##### Exercise data
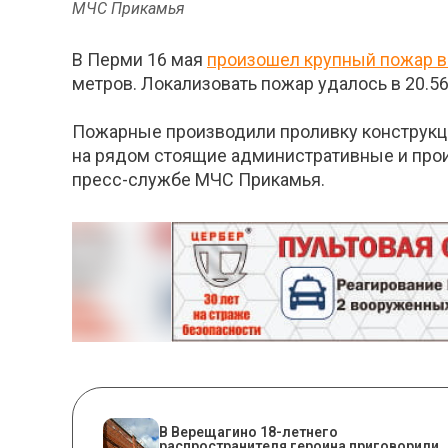
МЧС Прикамья
В Перми 16 мая
произошел крупный пожар в
метров. Локализовать пожар удалось в 20.56
Пожарные производили проливку конструкци
на рядом стоящие административные и прои
пресс-службе МЧС Прикамья.
В Верещагино 18-летнего
распространителя героина приговорили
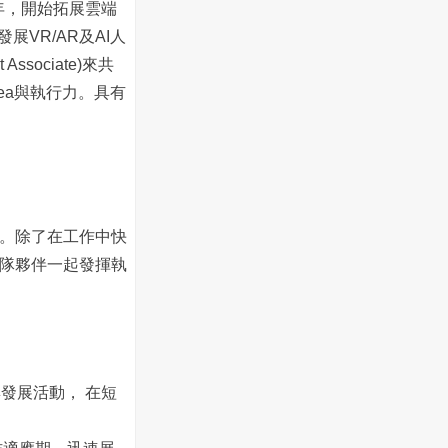
年，開始拓展雲端
VR/AR及AI人
sociate)來共
ea與執行力。具有
。除了在工作中快
隊夥伴一起發揮執
練與發展活動， 在短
##########
▶ _Exercise aim_
Write out again the lines from the one with "В Перми 16 мая" through the end of the records exactly, without any of the pictures.

▶ _Reply_
В Перми 16 мая
произошел крупный пожар в
метров. Локализовать пожар удалось в 20.56
Пожарные производили проливку конструкци
на рядом стоящие административные и прои
пресс-службе МЧС Прикамья.
В Верещагино 18-летнего
распространителя героина приговорили
年，開始拓展雲端
VR/AR及AI人
sociate)來共
ea與執行力。具有
。除了在工作中快
隊夥伴一起發揮執
練與發展活動， 在短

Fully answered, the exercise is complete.